Assignment:
Your job is to give again, exactly and with no additions, the lines in the records below from the one with "kort – 8 november 2021" through the one with "Trwy gasglu hadau o goed cryf, iach yn", both included. Omit the pictures.

Source data:
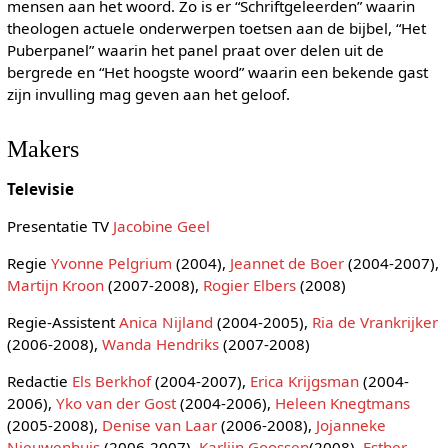
mensen aan het woord. Zo is er “Schriftgeleerden” waarin
theologen actuele onderwerpen toetsen aan de bijbel, “Het
Puberpanel” waarin het panel praat over delen uit de
bergrede en “Het hoogste woord” waarin een bekende gast
zijn invulling mag geven aan het geloof.
Makers
Televisie
Presentatie TV
Jacobine Geel
Regie
Yvonne Pelgrium
(2004),
Jeannet de Boer
(2004-2007),
Martijn Kroon
(2007-2008),
Rogier Elbers
(2008)
Regie-Assistent
Anica Nijland
(2004-2005),
Ria de Vrankrijker
(2006-2008),
Wanda Hendriks
(2007-2008)
Redactie
Els Berkhof
(2004-2007),
Erica Krijgsman
(2004-
2006),
Yko van der Gost
(2004-2006),
Heleen Knegtmans
(2005-2008),
Denise van Laar
(2006-2008),
Jojanneke
Nieuwenhuis
(2006-2007),
Karlijn Goossen
(2008),
Esther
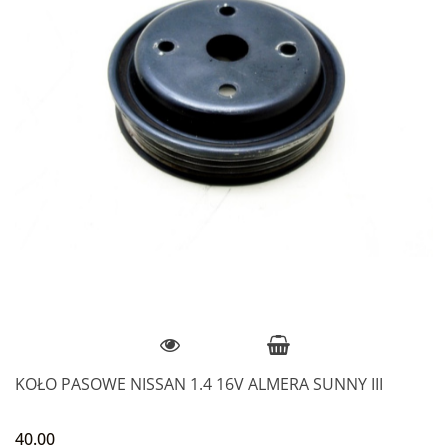
KOŁO PASOWE NISSAN 1.4 16V ALMERA SUNNY III
40.00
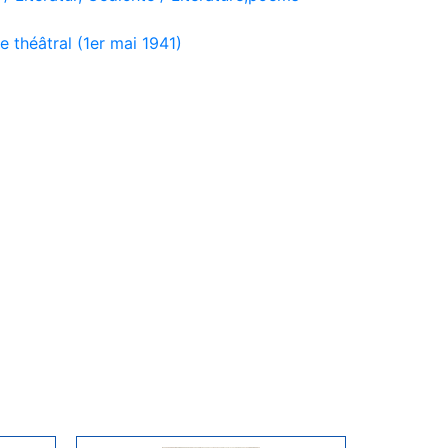
théâtral (1er mai 1941)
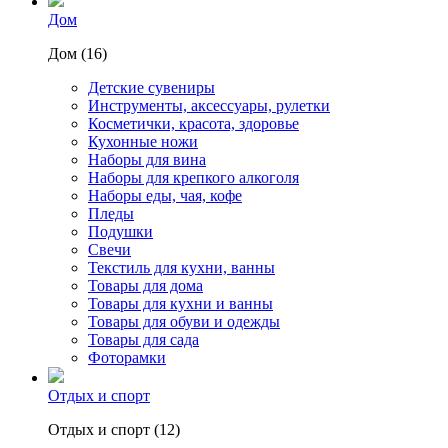
Дом
Дом (16)
Детские сувениры
Инструменты, аксессуары, рулетки
Косметички, красота, здоровье
Кухонные ножи
Наборы для вина
Наборы для крепкого алкоголя
Наборы еды, чая, кофе
Пледы
Подушки
Свечи
Текстиль для кухни, ванны
Товары для дома
Товары для кухни и ванны
Товары для обуви и одежды
Товары для сада
Фоторамки
Отдых и спорт
Отдых и спорт (12)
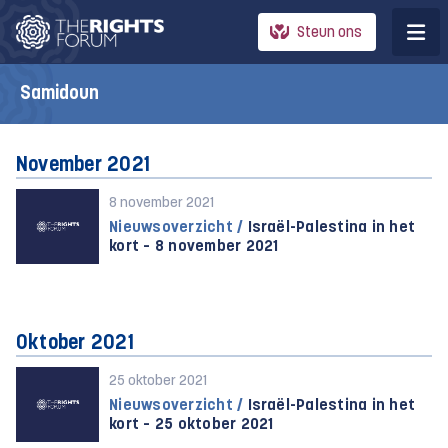
Steun ons
Samidoun
November 2021
8 november 2021
Nieuwsoverzicht /
Israël-Palestina in het
kort – 8 november 2021
Oktober 2021
25 oktober 2021
Nieuwsoverzicht /
Israël-Palestina in het
kort – 25 oktober 2021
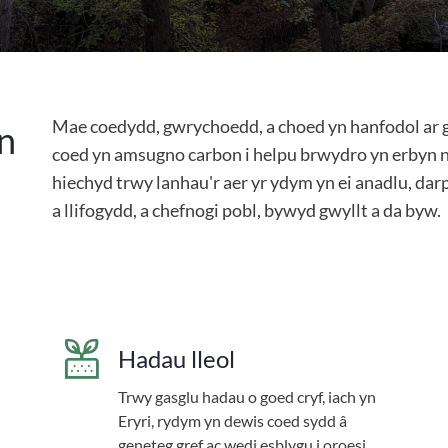
Mae coedydd, gwrychoedd, a choed yn hanfodol ar gy
n
coed yn amsugno carbon i helpu brwydro yn erbyn n
hiechyd trwy lanhau'r aer yr ydym yn ei anadlu, darp
a llifogydd, a chefnogi pobl, bywyd gwyllt a da byw.
Hadau lleol
Trwy gasglu hadau o goed cryf, iach yn
Eryri, rydym yn dewis coed sydd â
geneteg gref ac wedi esblygu i oroesi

Response to this exercise:
kort – 8 november 2021
Oktober 2021
25 oktober 2021
Nieuwsoverzicht /
Israël-Palestina in het
kort – 25 oktober 2021
Mae coedydd, gwrychoedd, a choed yn hanfodol ar gy
n
coed yn amsugno carbon i helpu brwydro yn erbyn n
hiechyd trwy lanhau'r aer yr ydym yn ei anadlu, darp
a llifogydd, a chefnogi pobl, bywyd gwyllt a da byw.
Hadau lleol
Trwy gasglu hadau o goed cryf, iach yn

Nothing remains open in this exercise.